Supporters frame the SAVE Act as an election-integrity measure requiring proof of U.S. citizenship and voter identification. Critics argue that documentary proof requirements can burden eligible voters who lack easy access to documents such as passports, birth certificates, or naturalization papers.
That is the policy fight.
But Trump is not making a calm panel-discussion argument here.
Trump is making a pressure argument.
His position is simple: the Court said the current statute does not solve the problem, the House has acted, and the Senate is now the choke point.
And that is why he is pissed.
Because in Trump’s world, “we need more time” is not a position.
It is a hiding place with better lighting.
Now the Names Come Out
After the mail-in ballot ruling, Trump called the decision a major loss and pushed for the SAVE America Act, demanding photo ID, proof of citizenship, and sharp restrictions on mail-in ballots. RedState reported that Trump said there could be “no more excuses” and then identified the Republican holdouts he blamed.
Here are the names:
Lisa Murkowski.
Susan Collins.
Thom Tillis.
Bill Cassidy.
Mitch McConnell.
That is the list.
Not Democrats.
Not the media.
Not even the Supreme Court.
Republicans.
Because Democrats opposing Trump is not the plot twist. That is the vending machine dispensing vending-machine things.
The twist is Trump saying that after the Supreme Court moved the election-law fight back to Congress, these Senate Republicans are standing in the way of what he believes is the only legislative fix.
That is why this is bigger than one ruling.
The Court gave Trump a loss on late-arriving ballots, but it also gave him a battlefield.
Congress.
And in politics, bottlenecks have names.
The Real Story
Trump’s day was not clean.
It was not simply a victory lap or a defeat.
It was a constitutional whiplash machine.
The Fed stayed protected.
The FTC got pulled back under presidential control.

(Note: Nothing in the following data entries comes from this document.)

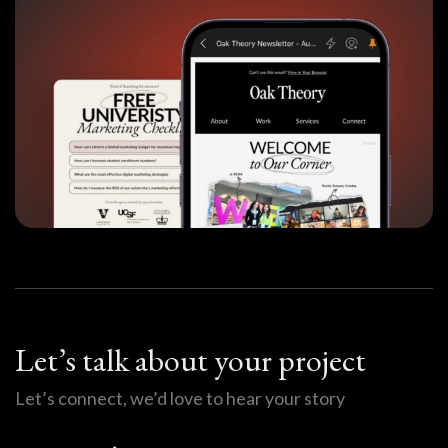
Let’s talk about your project
Let’s connect, we’d love to hear your story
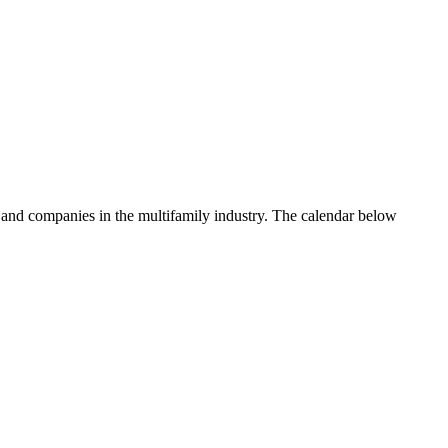
 and companies in the multifamily industry. The calendar below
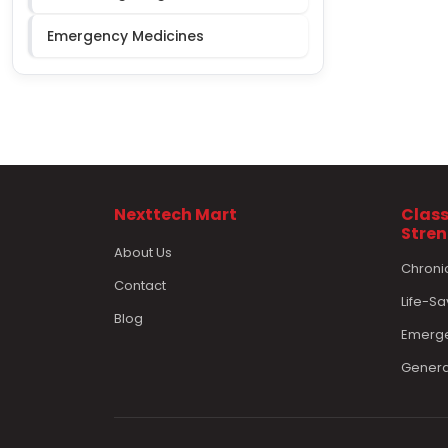
Emergency Medicines
Nexttech Mart
Class
Stre
About Us
Chroni
Contact
Life-Sa
Blog
Emerge
Genera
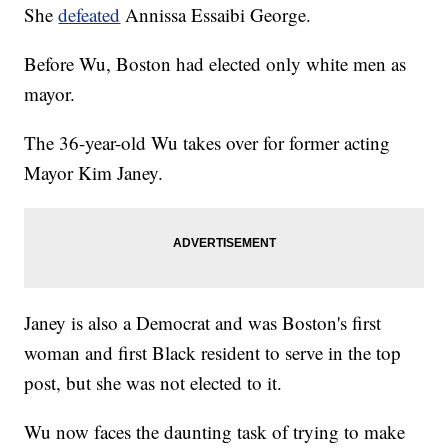
She
defeated
Annissa Essaibi George.
Before Wu, Boston had elected only white men as
mayor.
The 36-year-old Wu takes over for former acting
Mayor Kim Janey.
Janey is also a Democrat and was Boston's first
woman and first Black resident to serve in the top
post, but she was not elected to it.
Wu now faces the daunting task of trying to make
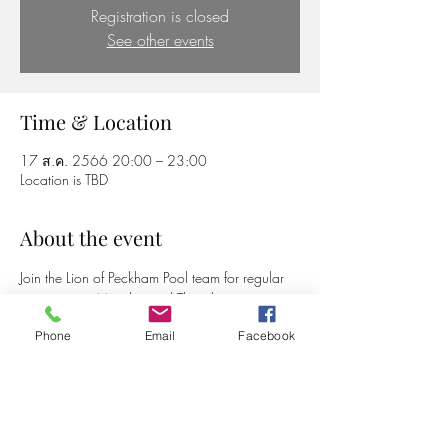
Registration is closed
See other events
Time & Location
17 ส.ค. 2566 20:00 – 23:00
Location is TBD
About the event
Join the Lion of Peckham Pool team for regular 
games every Monday and Thursday
Phone
Email
Facebook
Share this event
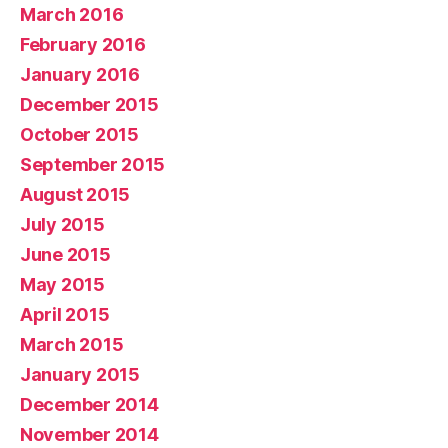
March 2016
February 2016
January 2016
December 2015
October 2015
September 2015
August 2015
July 2015
June 2015
May 2015
April 2015
March 2015
January 2015
December 2014
November 2014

Late-arriving mail-in ballots survived under current federal law.
And then Trump turned the whole thing into a Senate fight.
That is the real story.
The Supreme Court did not hand Trump everything he wanted. It rarely does. But it did something almost as politically useful: it clarified where the next fight belongs.
Not behind the robes.
Not inside legal theory.
Not buried in some lower-court procedural swamp.
Congress.
The House passed the SAVE Act. The Senate has not delivered. Now Trump is naming names, and the people he named have to answer the question Washington hates most:
What exactly are you waiting for?
Because once the Court says Congress can act, silence stops looking like caution.
It starts looking like complicity.
And Trump knows it.
That is why he is angry.
That is why the names matter.
And that is why this story is not over.
The Supreme Court may have ended the case.
But it may have just started the war.